Many ideas come up, starting from the naive (I will check out each rev, run diff -rUN
, diffstat it, condense it to a number...) which is not workable when you have thousands of files and thousands of commits to cover to the insane (I will run Which commit has this blob? over every file and commit, put it in some database and write some query...) to an actually workable one loosely based on the linked answer.

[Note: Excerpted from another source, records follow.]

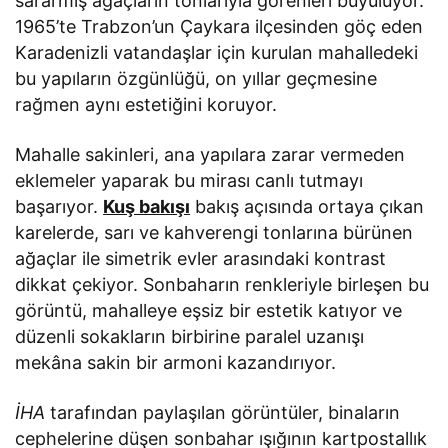
sararmış ağaçların tonlarıyla görenleri büyülüyor.
1965’te Trabzon’un Çaykara ilçesinden göç eden
Karadenizli vatandaşlar için kurulan mahalledeki
bu yapıların özgünlüğü, on yıllar geçmesine
rağmen aynı estetiğini koruyor.
Mahalle sakinleri, ana yapılara zarar vermeden
eklemeler yaparak bu mirası canlı tutmayı
başarıyor.
Kuş bakışı
bakış açısında ortaya çıkan
karelerde, sarı ve kahverengi tonlarına bürünen
ağaçlar ile simetrik evler arasındaki kontrast
dikkat çekiyor. Sonbaharın renkleriyle birleşen bu
görüntü, mahalleye eşsiz bir estetik katıyor ve
düzenli sokakların birbirine paralel uzanışı
mekâna sakin bir armoni kazandırıyor.
İHA
tarafından paylaşılan görüntüler, binaların
cephelerine düşen sonbahar ışığının kartpostallık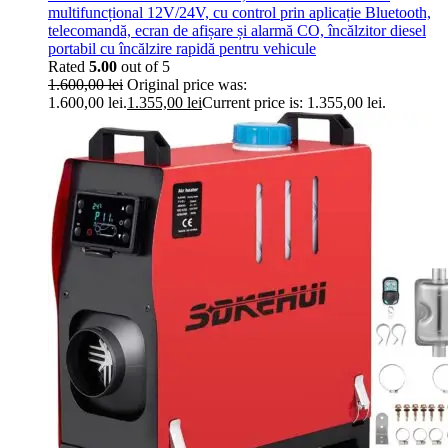
multifuncțional 12V/24V, cu control prin aplicație Bluetooth,
telecomandă, ecran de afișare și alarmă CO, încălzitor diesel
portabil cu încălzire rapidă pentru vehicule
Rated
5.00
out of 5
1.600,00
lei
Original price was:
1.600,00 lei.
1.355,00
lei
Current price is: 1.355,00 lei.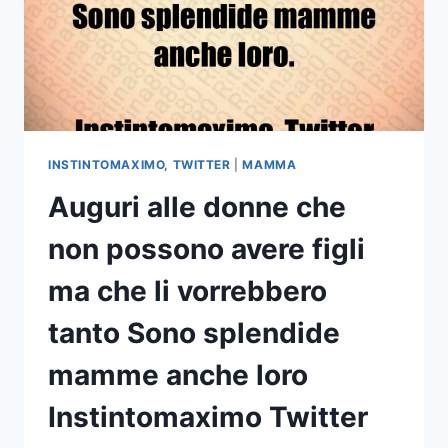
INSTINTOMAXIMO, TWITTER
|
MAMMA
Auguri alle donne che
non possono avere figli
ma che li vorrebbero
tanto Sono splendide
mamme anche loro
Instintomaximo Twitter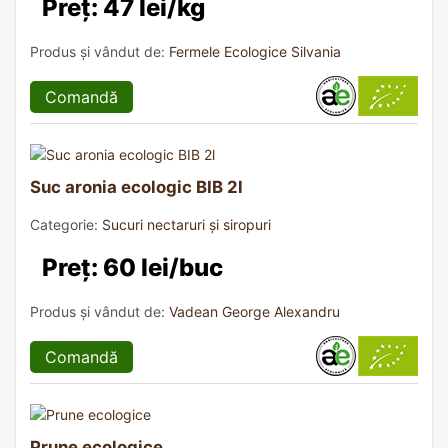
Preț: 47 lei/kg
Produs și vândut de:
Fermele Ecologice Silvania
Comandă
Suc aronia ecologic BIB 2l
Categorie:
Sucuri nectaruri și siropuri
Preț: 60 lei/buc
Produs și vândut de:
Vadean George Alexandru
Comandă
Prune ecologice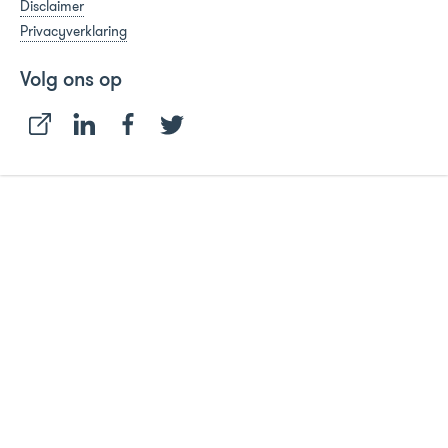
Disclaimer
Privacyverklaring
Volg ons op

The idea is that we first store the hashes of the current files and then compare it to list the hashes of every blob in a given commit and score the match.
- The scoring program is simply
grep
, it can read a list of strings (patterns even but we have strings) and count how many times those strings occur in the input.
git ls-tree -r
dumps the blob hashes in a commit (and more but we do not care about that)
git hash-object
produces the same hash as git ls-tree
for existing files.
I used a tmpfs -- while premature optimization might be the root of all evil, this optimization costs so little in effort I found it easier. I had this script in the root:
#!/bin/sh
echo "$(git ls-tree -r $1|grep -c -F -f ../hashes.txt) $1"
and put the problematic codebase under mess
and the pristine git clone under base
.
cd mess
find . -type f -print0| xargs -0 -P8 git hash-object >> ../hashes.txt
cd ../base
git log --all --format=%H |xargs -n1 -P8 ../script.sh |sort -n|tail
This finished in a few minutes (but I cheated a little because I had some date limits on git log
but given the use case it's likely you will have those too). My output looks like this:
9548 0ceb441a75cd4cd11427da2b37efd49c99f9e562
9549 8f2c0537da72bb7ca866e6847bf887811ab3c72e
9550 5cd36afbe23310c17caf4075d29c70a4b2252295
9550 8da13e6c60255d2b8008d8de3d3e64de91d2bf7a
9551 2be39c73876f9d22f8cea40777d082e3fba4cbd4
Clearly 2be39c7
has 9551 matching files and it's not some broken outlier as the "neigbhouring" commits has very similar but lower numbers.